Giordano Bruno. The Ash Wednesday Supper. Translated by Hillary Gatti. University of Toronto Press, 2018.
Hillary Gatti. Essays on Giordano Bruno. Princeton University Press, 2011.
IT ALL BEGAN WITH A COURSE I was giving on Shakespeare’s Hamlet at the University of Rome “La Sapienza” in Italy. During my reading of a small slice of the daunting amount of critical material on Shakespeare’s tragedy …, I came across a reference to a theory that some of Hamlet’s characteristics might have been based on the life and tragic death of Giordano Bruno, in the Campo dei Fiori (The Field of Flowers), in Rome. […] I brought home with me the dialogue especially mentioned on the page I had been reading, La cena de le ceneri, or The Ash Wednesday Supper, in the Einaudi edition of 1955 edited by Giovanni Aquilecchia — a fine scholar who would soon become a major point of reference throughout my Bruno studies.

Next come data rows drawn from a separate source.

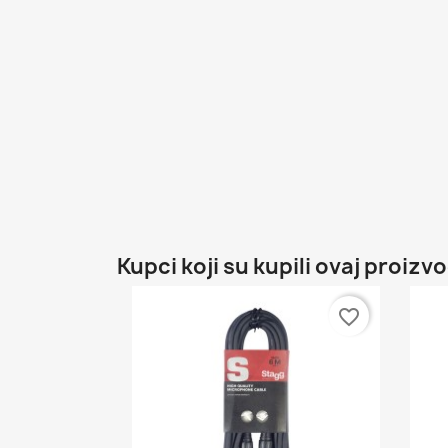
Kupci koji su kupili ovaj proizvo
favorite_border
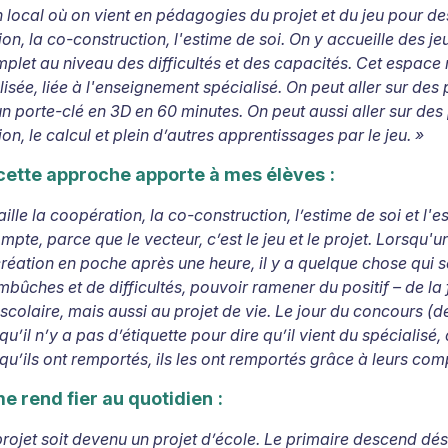
n local où on vient en pédagogies du projet et du jeu pour de
n, la co-construction, l'estime de soi. On y accueille des jeun
plet au niveau des difficultés et des capacités. Cet espac
isée, liée à l'enseignement spécialisé. On peut aller sur des
 un porte-clé en 3D en 60 minutes.
On peut aussi aller sur des
on, le calcul et plein d’autres apprentissages par le jeu.
»
cette approche apporte à mes élèves
:
aille la coopération, la co-construction, l’estime de soi et l
pte, parce que le vecteur, c’est le jeu et le projet.
Lorsqu'un
réation en poche après une heure, il y a quelque chose qui s
bûches et de difficultés, pouvoir ramener du positif – de la f
 scolaire, mais aussi au projet de vie. Le jour du concours (de
qu’il n’y a pas d’étiquette pour dire qu’il vient du spécialisé, d
qu’ils ont remportés, ils les ont remportés grâce à leurs com
e rend fier au quotidien
:
projet soit devenu un projet d’école. Le primaire descend d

I remember reading it through in a few hours, getting to the end almost out of breath. I found it stunning, overwhelming. What was this? Philosophy or cosmology or drama? Or philosophy and cosmology in the form of a drama? And what kind of language was this? Like no Italian I had ever read or heard anywhere before, either ancient or modern. And how did this man from Nola (where was Nola?) know so much about Elizabethan London? Of one thing only I felt quite sure then, and I have never changed my mind: Shakespeare had been through those pages. Somehow, somewhere, he had either read them or had them read to him. For The Ash Wednesday Supper is an extraordinary theater of conflicting ideas, as indeed (as I would discover later) are all Bruno’s Italian dialogues, and his Latin works as well. […] It is also a work in which Bruno clearly and explicitly depicts a prophetic image of where it would all end: in his death at the stake as a despised heretic. Shakespeare too understood the drama of minds so innovative, so audacious, that their societies were unable to respond to them except by decreeing their eternal silence.